An international human rights group on Monday slammed France’s “arbitrary” detention of people protesting the country’s controversial security bill.

Many protesters “were arrested for non-violent crimes that are vaguely defined in French law; these include the crime of contempt against public officials, and participating in a group with a view to preparing violent acts,” said Amnesty International in a statement.

“Protests organized on 12 December 2020 in several cities were attended by tens of thousands of protesters. On that day 142 people were arrested in Paris, 124 of whom were put in pre-charge detention. In nearly 80% of these cases, protesters were eventually not prosecuted,” the statement said.

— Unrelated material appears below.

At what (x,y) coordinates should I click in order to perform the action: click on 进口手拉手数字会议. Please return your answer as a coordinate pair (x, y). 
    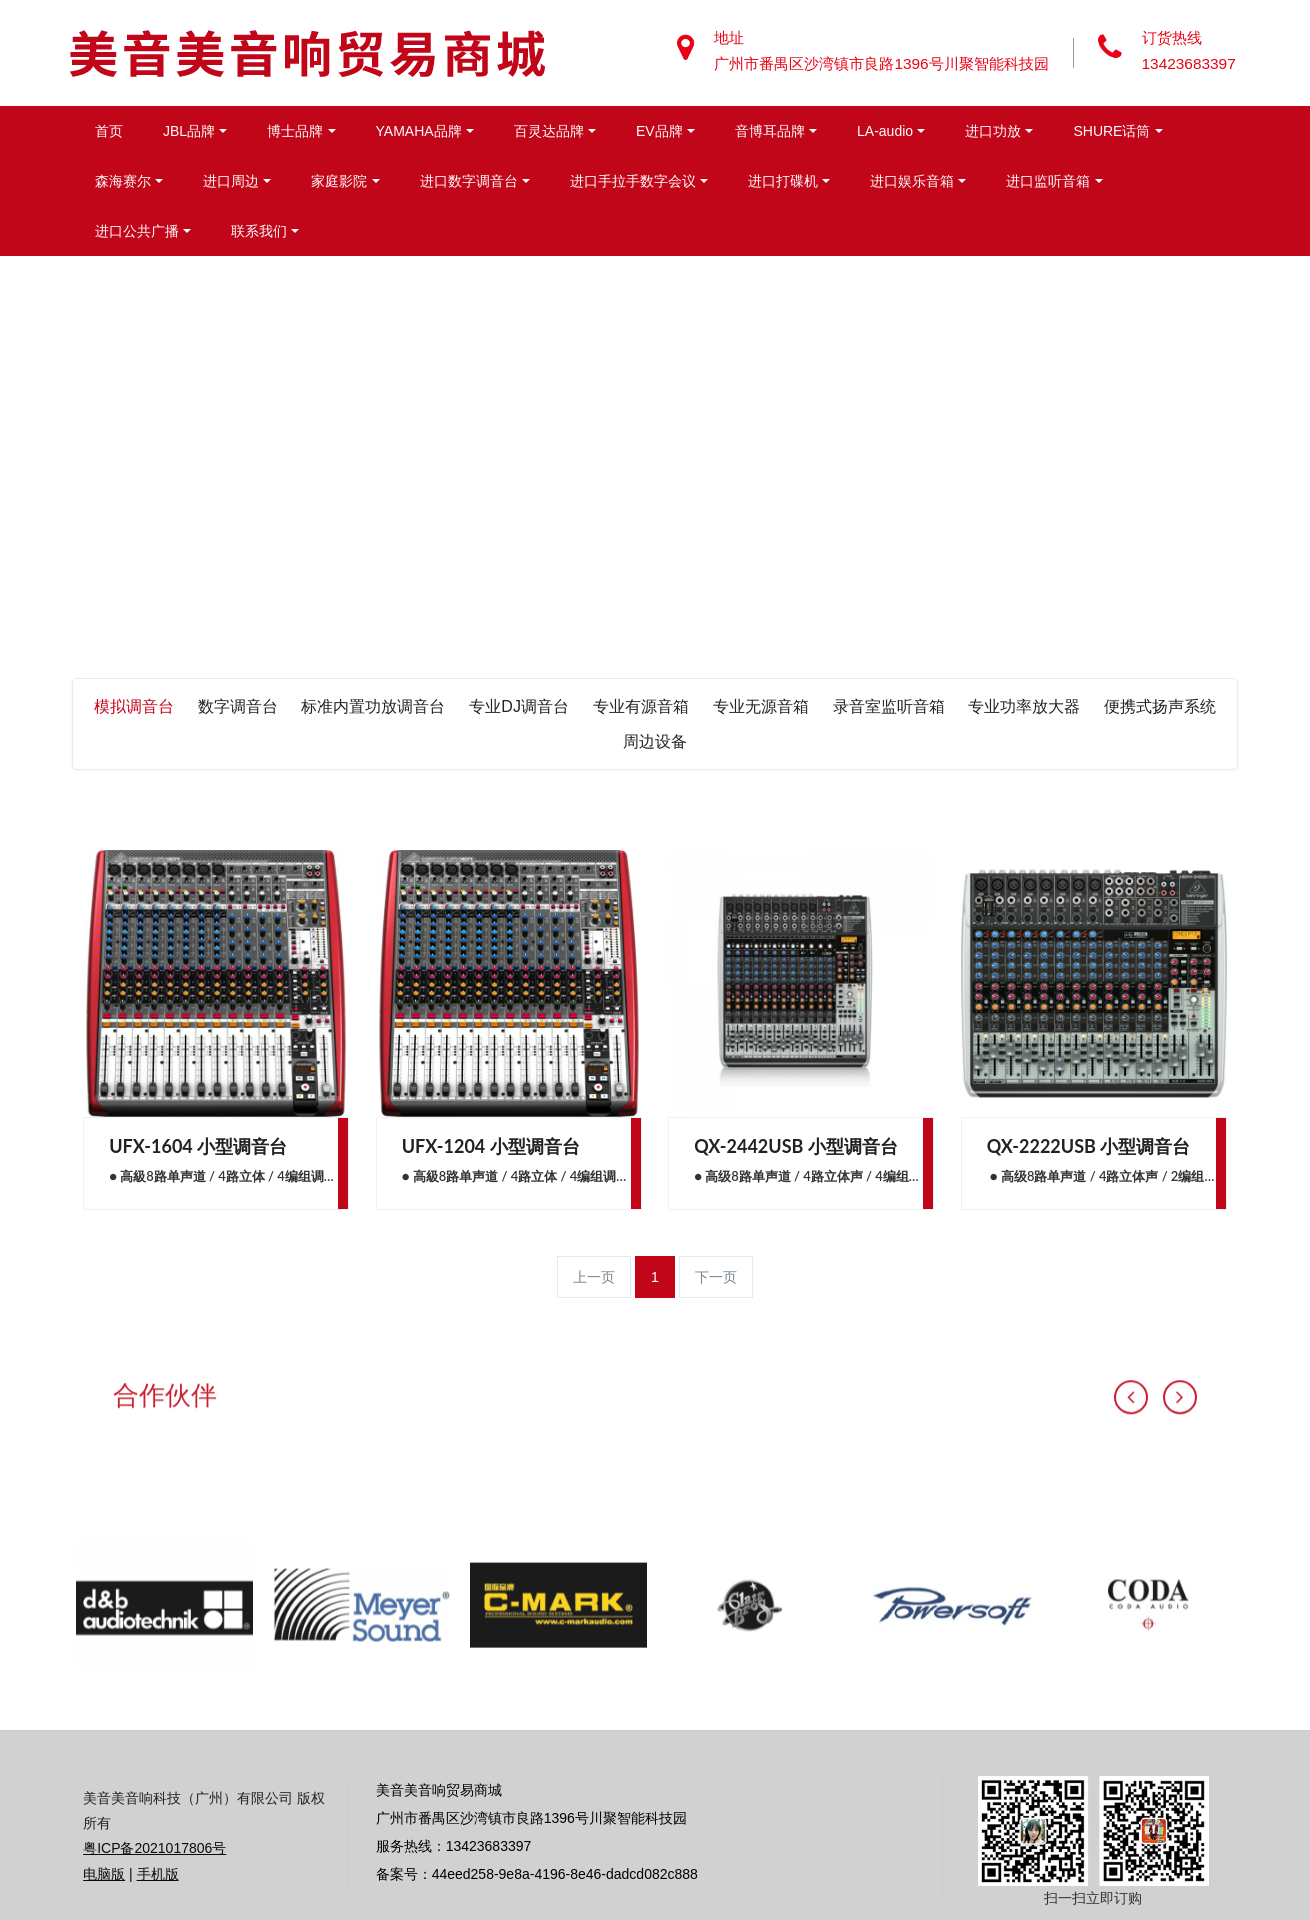     Looking at the image, I should click on (633, 181).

It added that there are insufficient grounds to justify many of the arrests and pre-charge detentions.

“Amnesty International is calling on President Emmanuel Macron to ensure that all laws that violate the right to peaceful assembly are scrapped. People peacefully participating in protests ahead of the debate at the Senate on 3 March must be allowed to do so without the threat of arrest hanging over them,” the statement said.

Marco Perolini, Amnesty International’s Europe researcher, said: “Detaining people who are peacefully protesting against a law which would further trample over their rights is a move straight out of the ‘human rights violators’ playbook. These dangerous practices pose a grave threat to the rights of people in France.”

Approved by the country’s National Assembly last November and is likely to be examined by the Senate in March, the security bill criminalizes dissemination of videos and images of police on social media and allows mass surveillance through drones, CCTV and body-worn cameras.